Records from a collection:
┌────────

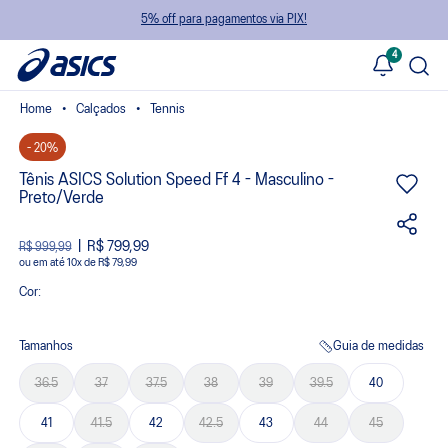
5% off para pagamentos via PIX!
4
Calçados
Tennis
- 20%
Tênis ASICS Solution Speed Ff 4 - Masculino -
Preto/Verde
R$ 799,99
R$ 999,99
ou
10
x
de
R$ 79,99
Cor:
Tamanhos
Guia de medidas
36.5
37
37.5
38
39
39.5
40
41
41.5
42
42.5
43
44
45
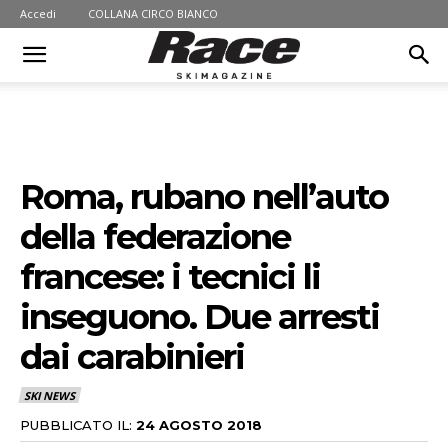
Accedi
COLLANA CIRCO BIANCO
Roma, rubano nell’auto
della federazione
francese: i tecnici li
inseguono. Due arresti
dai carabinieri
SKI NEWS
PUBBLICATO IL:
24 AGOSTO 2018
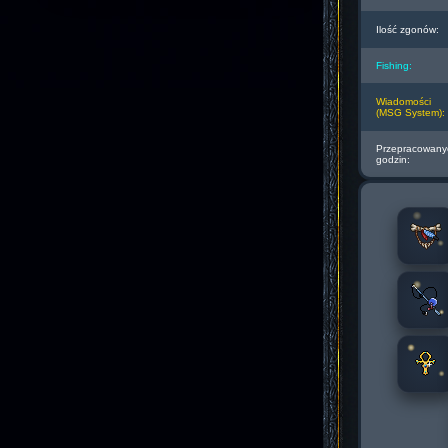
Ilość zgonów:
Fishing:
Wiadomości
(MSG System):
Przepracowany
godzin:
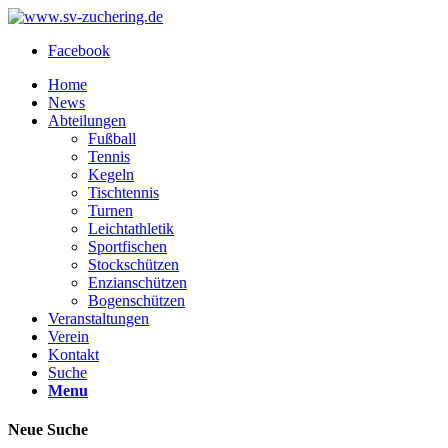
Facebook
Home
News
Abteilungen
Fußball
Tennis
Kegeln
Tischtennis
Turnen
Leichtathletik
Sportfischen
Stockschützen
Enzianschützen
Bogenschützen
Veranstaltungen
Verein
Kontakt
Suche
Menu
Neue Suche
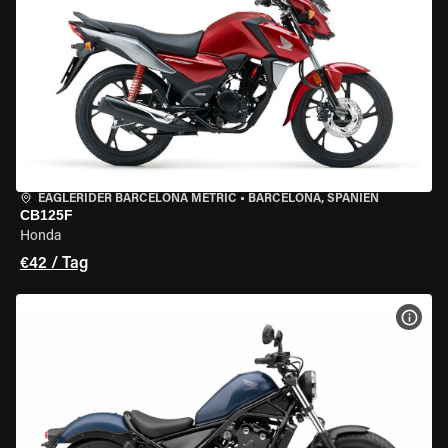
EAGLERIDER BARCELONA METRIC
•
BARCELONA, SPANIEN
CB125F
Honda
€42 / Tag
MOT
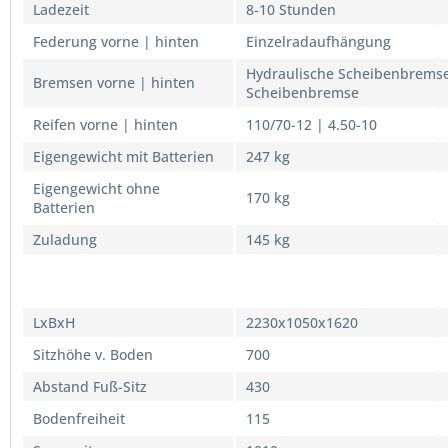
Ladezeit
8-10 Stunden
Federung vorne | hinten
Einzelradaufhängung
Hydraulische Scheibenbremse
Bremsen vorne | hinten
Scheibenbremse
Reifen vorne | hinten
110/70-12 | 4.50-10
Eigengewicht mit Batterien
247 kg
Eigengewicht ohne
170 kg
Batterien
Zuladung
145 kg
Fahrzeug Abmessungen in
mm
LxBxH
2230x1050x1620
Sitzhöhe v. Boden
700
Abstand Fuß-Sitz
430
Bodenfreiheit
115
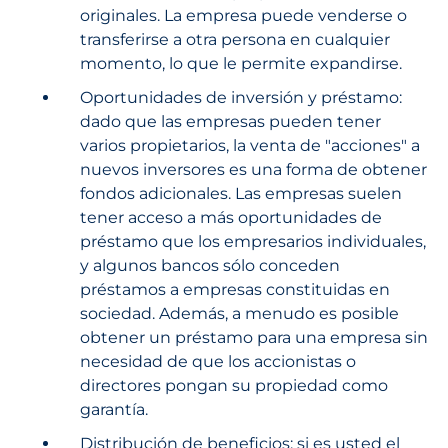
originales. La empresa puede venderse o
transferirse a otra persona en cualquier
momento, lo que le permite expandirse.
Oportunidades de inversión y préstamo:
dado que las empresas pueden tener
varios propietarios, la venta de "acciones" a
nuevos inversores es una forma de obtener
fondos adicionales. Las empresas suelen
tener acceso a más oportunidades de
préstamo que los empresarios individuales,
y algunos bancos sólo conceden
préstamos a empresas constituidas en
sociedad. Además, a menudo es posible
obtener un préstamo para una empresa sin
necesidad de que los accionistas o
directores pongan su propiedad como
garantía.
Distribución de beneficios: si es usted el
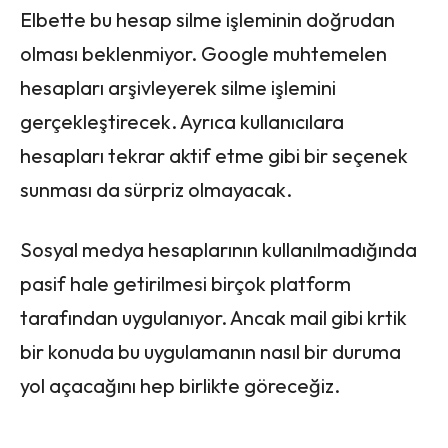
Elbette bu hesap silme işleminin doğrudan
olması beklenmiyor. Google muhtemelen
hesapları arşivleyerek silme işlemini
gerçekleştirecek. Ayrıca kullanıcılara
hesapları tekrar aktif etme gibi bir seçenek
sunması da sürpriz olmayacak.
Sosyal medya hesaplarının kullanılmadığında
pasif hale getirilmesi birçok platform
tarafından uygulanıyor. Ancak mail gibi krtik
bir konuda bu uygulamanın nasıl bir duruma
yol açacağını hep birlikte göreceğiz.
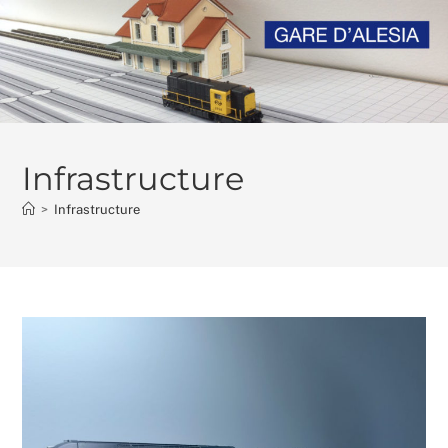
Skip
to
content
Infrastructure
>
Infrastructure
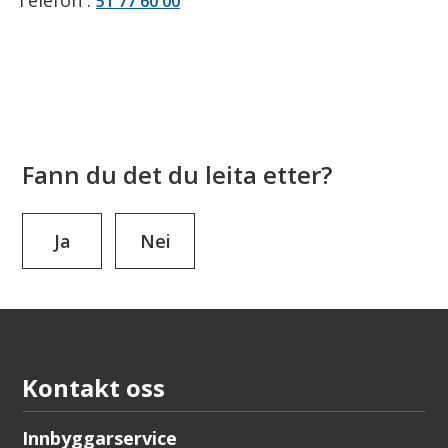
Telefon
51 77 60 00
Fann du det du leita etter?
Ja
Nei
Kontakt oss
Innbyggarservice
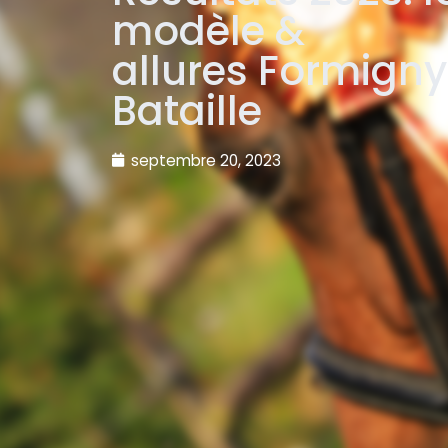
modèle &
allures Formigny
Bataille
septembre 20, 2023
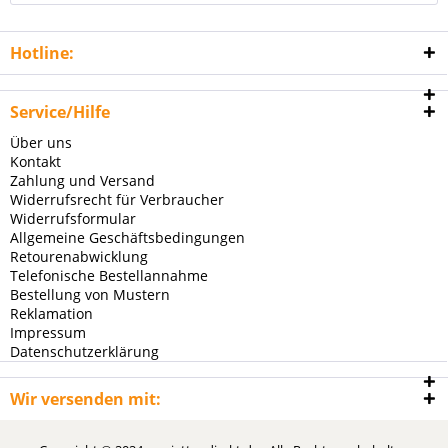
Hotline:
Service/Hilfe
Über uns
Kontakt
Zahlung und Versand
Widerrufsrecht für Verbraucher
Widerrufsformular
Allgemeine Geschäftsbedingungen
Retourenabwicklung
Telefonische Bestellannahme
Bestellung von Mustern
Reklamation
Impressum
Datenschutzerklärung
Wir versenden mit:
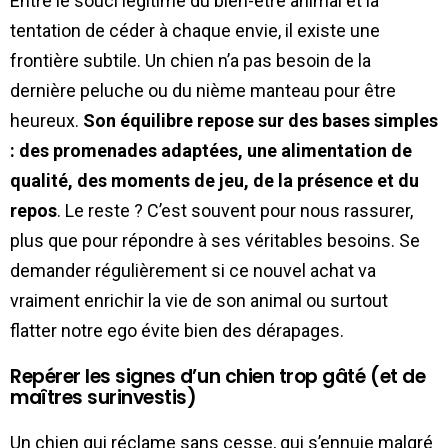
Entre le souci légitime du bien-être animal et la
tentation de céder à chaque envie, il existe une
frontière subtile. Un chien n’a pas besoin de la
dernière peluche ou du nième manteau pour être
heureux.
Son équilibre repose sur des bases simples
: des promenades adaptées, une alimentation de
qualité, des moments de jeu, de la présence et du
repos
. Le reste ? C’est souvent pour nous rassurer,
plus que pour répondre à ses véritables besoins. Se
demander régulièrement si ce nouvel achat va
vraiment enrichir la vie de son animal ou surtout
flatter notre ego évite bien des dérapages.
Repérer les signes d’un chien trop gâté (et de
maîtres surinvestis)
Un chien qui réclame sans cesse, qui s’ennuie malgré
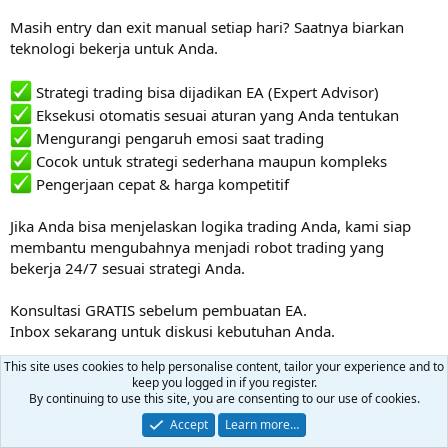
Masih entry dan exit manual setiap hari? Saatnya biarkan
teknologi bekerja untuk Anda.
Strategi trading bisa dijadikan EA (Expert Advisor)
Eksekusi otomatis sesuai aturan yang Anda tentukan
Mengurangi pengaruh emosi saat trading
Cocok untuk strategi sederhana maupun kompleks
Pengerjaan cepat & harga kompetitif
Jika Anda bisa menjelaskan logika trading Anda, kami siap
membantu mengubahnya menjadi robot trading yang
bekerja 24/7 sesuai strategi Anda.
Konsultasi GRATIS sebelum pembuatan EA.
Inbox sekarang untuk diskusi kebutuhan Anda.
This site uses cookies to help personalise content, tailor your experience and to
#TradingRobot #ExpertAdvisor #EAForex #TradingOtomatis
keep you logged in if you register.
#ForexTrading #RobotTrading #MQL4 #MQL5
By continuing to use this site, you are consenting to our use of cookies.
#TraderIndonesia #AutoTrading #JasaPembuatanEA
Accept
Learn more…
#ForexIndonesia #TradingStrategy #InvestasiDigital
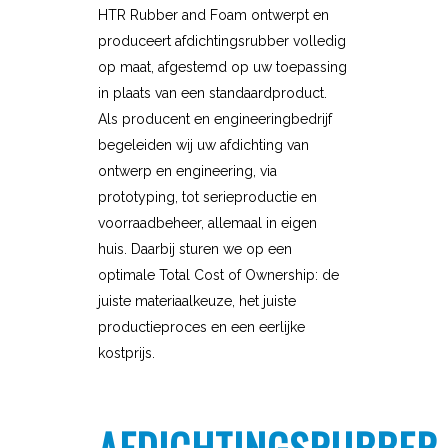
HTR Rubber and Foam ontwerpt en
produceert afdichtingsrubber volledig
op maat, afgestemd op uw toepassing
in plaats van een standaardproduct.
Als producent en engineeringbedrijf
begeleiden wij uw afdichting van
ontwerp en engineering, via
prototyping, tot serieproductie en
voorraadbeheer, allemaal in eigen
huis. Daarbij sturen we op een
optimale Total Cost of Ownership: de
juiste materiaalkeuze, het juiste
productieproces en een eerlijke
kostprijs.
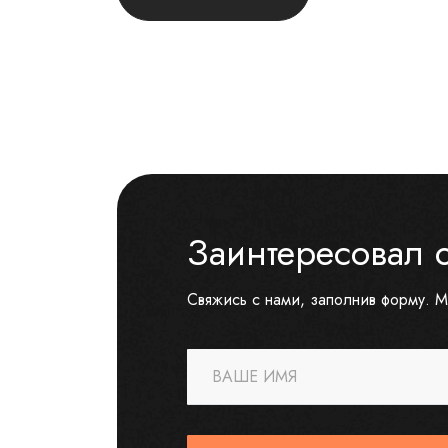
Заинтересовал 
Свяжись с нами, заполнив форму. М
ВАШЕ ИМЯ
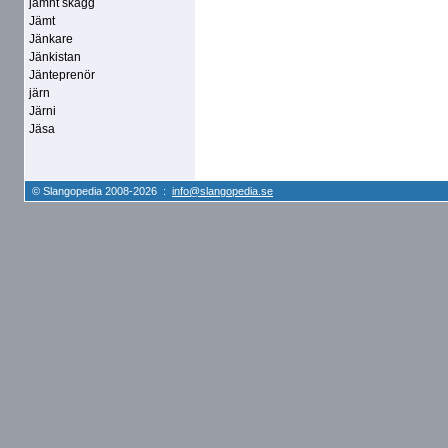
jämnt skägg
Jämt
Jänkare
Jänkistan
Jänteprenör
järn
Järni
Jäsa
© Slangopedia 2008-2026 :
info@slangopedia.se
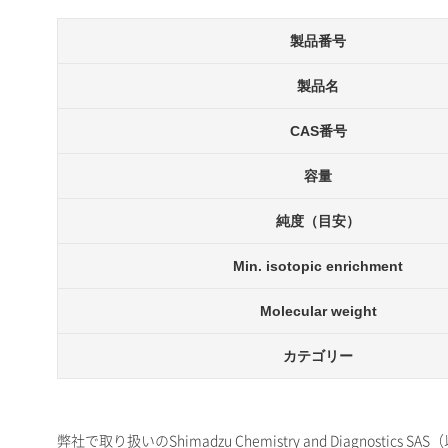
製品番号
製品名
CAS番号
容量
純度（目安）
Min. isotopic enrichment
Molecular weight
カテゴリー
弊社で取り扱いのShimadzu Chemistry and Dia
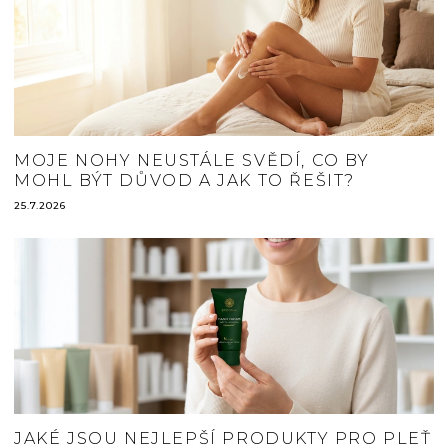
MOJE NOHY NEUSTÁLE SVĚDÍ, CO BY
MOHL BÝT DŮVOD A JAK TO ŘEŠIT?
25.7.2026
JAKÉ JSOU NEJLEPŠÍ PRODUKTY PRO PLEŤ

└────────

Take the entries above and copy out all lines with the string "Batterien".

(Finished exercise):
Eigengewicht mit Batterien
Batterien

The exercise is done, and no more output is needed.